● The task
With the material below, print exactly the lines between the line holding "可能で、危険がある場合は監視" and the line holding "らい環境でも作業を行なえる。", inclusive. Add nothing else.

:: Record set

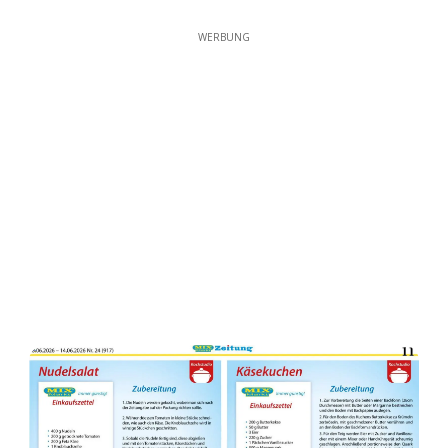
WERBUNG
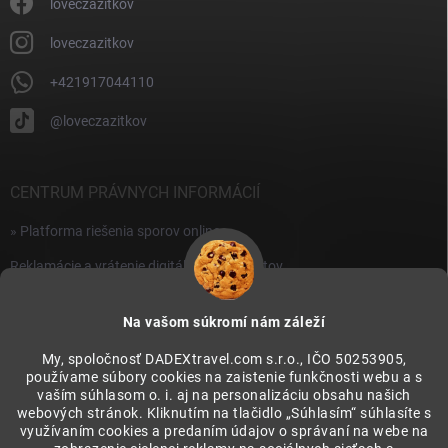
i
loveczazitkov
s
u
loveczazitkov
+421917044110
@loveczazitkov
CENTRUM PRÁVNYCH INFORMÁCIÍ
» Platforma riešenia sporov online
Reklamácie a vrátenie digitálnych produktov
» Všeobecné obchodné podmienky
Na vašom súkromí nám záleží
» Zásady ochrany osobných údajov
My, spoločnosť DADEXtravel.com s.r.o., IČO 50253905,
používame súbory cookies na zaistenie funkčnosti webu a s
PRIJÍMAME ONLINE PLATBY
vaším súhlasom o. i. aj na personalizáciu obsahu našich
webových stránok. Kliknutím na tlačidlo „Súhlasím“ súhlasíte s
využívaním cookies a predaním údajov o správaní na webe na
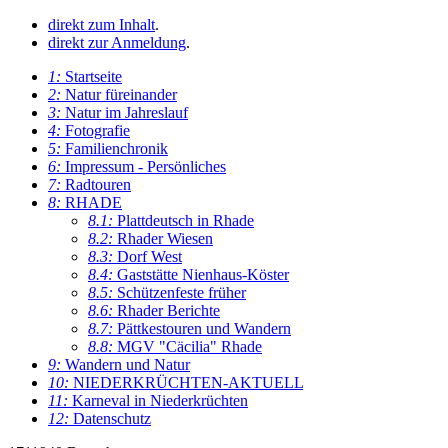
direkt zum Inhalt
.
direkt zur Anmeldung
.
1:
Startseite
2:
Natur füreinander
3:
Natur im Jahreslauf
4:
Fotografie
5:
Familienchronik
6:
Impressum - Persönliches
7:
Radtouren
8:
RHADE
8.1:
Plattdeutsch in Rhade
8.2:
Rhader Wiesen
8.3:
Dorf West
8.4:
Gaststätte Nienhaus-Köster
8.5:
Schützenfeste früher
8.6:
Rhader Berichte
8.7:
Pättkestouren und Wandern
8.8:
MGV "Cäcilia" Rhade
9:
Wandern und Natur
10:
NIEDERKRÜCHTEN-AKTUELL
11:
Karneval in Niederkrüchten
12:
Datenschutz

::::
:: Record set

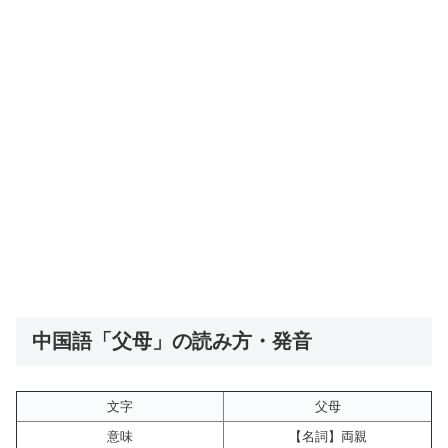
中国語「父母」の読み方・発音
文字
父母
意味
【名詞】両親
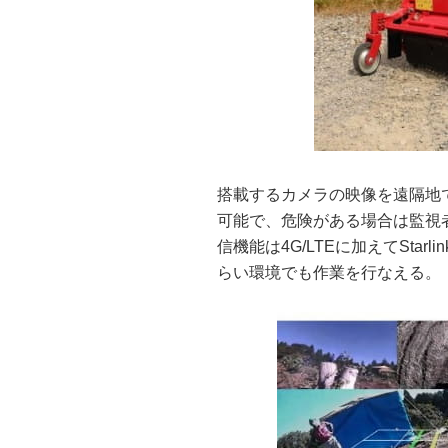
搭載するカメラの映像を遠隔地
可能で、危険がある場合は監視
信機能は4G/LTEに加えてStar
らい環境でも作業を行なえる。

::::

● Response
可能で、危険がある場合は監視
信機能は4G/LTEに加えてStar
らい環境でも作業を行なえる。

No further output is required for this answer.